The question of whether claimed medical care is reasonable and necessary is one of fact for the compensation judge. Hopp v. Grist Mill, 499 N.W. 2d 812, 48 W.C.D. 450 (Minn. 1993); Garcia v. Northern State Power Co., No. WC07-251 (WCCA Feb. 22, 2008). We conclude that the compensation judge’s determination here, based on testimony she found credible, is supported by substantial evidence and must be affirmed by this court. Hengemuhle v. Long Prairie Jaycees, 358 N.W. 2d 54, 37 W.C.D. 235 (Minn. 1984). Accordingly, we affirm the compensation judge’s determination that the employee’s continued pool therapy at CCC is reasonable and necessary.
The employer and insurer argue that even if pool therapy at CCC is reasonable, the compensation judge erred in finding the employee’s round trip mileage to be 29.3 miles, the mileage claimed by the employee. Extensive and conflicting evidence was submitted by the parties on this point. The employee testified on direct examination and cross-examination as to the route she took, the reasons for the routes she took, and whether she failed to take the shortest route to and from the CCC from her house. The QRC testified that she had reviewed MapQuest and had found a mileage of 32.34 miles. Ms Larson testified in her deposition that the round trip mileage she arrived at in driving from the employee’s house to the CCC was 27.6 miles. The employer and insurer introduced into evidence a map from MapQuest that indicated round trip mileage of 28.44. Given the conflicting evidence on this issue, we are unable to conclude the compensation erred in accepting the employee’s testimony and the determination on this question is affirmed.
Finally, the employer and insurer have appealed the compensations judge’s award of $149.43 in penalties for late payment of mileage reimbursement for the period of March 28, 2011, through October 17, 2011. The employer and insurer argue that the compensation judge failed to apply a credit that the employer and insurer had for an overpayment of mileage reimbursement up to March 26, 2011. The claimed overpayment, however, is based on the use of 6.5 miles as the appropriate round trip mileage by the employer and insurer. If the round trip mileage is 29.3 miles, as found by the compensation judge, there was no overpayment of mileage. We find substantial evidence supports the compensation judge’s award of a penalty.

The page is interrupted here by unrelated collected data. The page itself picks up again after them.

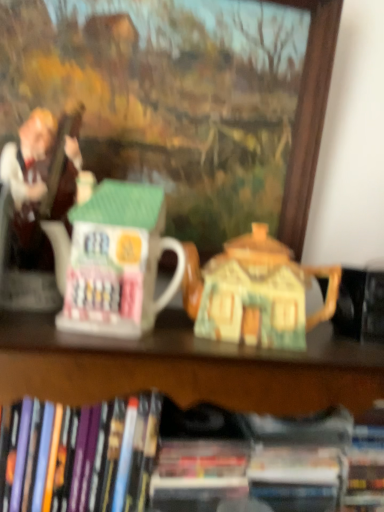 Question: Is point (137, 271) closer or farther from the camera than point (291, 464)?

Choices:
 (A) farther
 (B) closer

Answer: (B)

Question: From the image's perspective, is white glossy house-shaped mug at center positioned above or below hardcover book at lower center, which is counted as the second book, starting from the left?

Choices:
 (A) above
 (B) below

Answer: (A)

Question: Which is nearer to the matte ceramic teapot at center?

Choices:
 (A) matte brown statue at left
 (B) hardcover book at lower center, which is counted as the second book, starting from the left
 (C) hardcover book at lower left, which is the second book in right-to-left order
 (D) matte ceramic house at center
 (E) white glossy house-shaped mug at center

Answer: (E)

Question: Which is nearer to the hardcover book at lower center, which is counted as the second book, starting from the left?

Choices:
 (A) hardcover book at lower left, the first book when ordered from left to right
 (B) matte ceramic house at center
 (C) white glossy house-shaped mug at center
 (D) matte brown statue at left
 (E) matte ceramic teapot at center

Answer: (A) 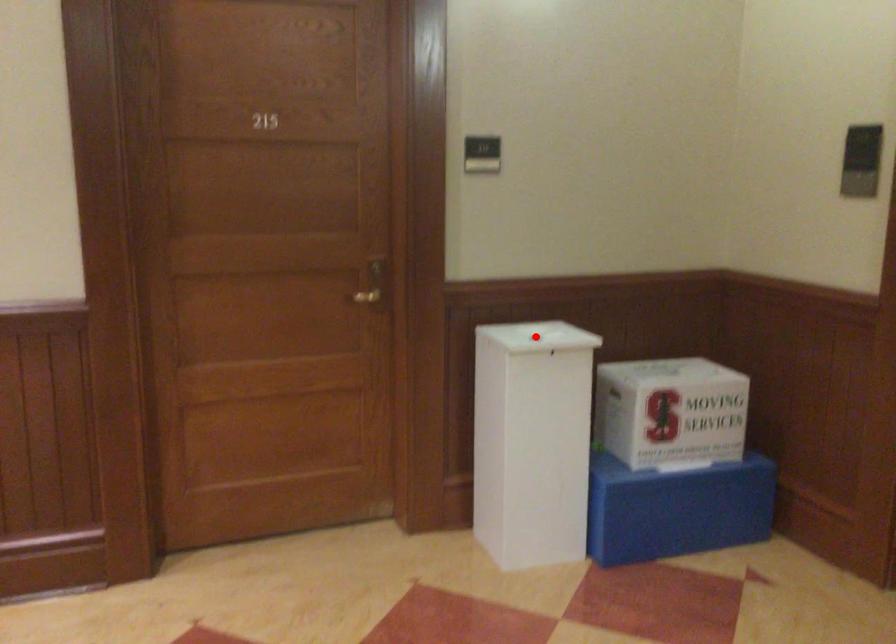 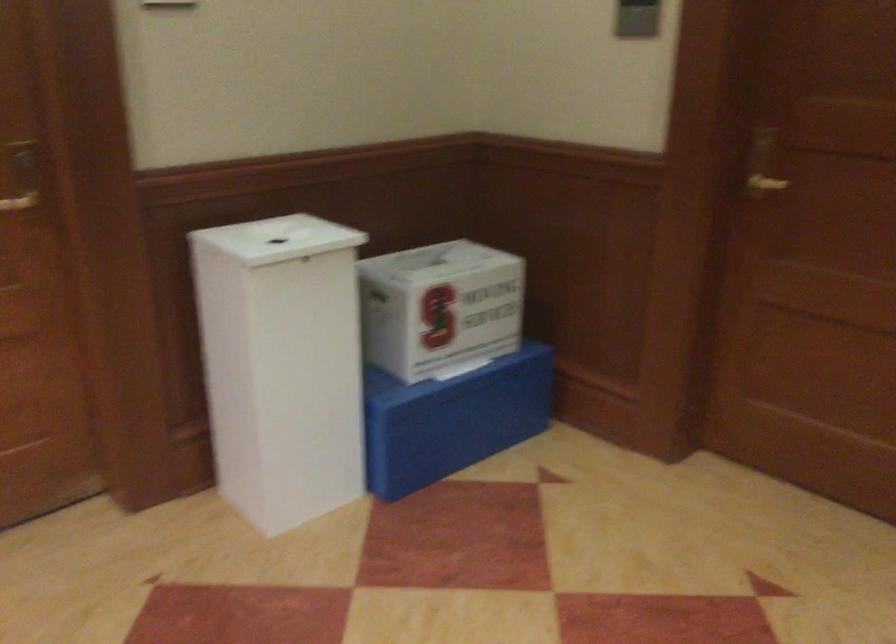 Question: A red point is marked in image1. In image2, is the corresponding 3D point closer to the camera or farther? Reply with the corresponding letter.

Choices:
 (A) The corresponding 3D point is closer.
 (B) The corresponding 3D point is farther.

Answer: (A)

The employee cross appealed the compensation judge’s award of contingent attorney fees and claimed that a Roraff fee should have been awarded. The employer and insurer do not disagree. Accordingly, we vacate the compensation judge’s award of a contingent attorney fee and remand to the compensation judge for consideration of Roraff fees.
 Roraff v. State, Dep’t of Transp., 288 N.W. 2d 15, 32 W.C.D. 297 (Minn. 1980).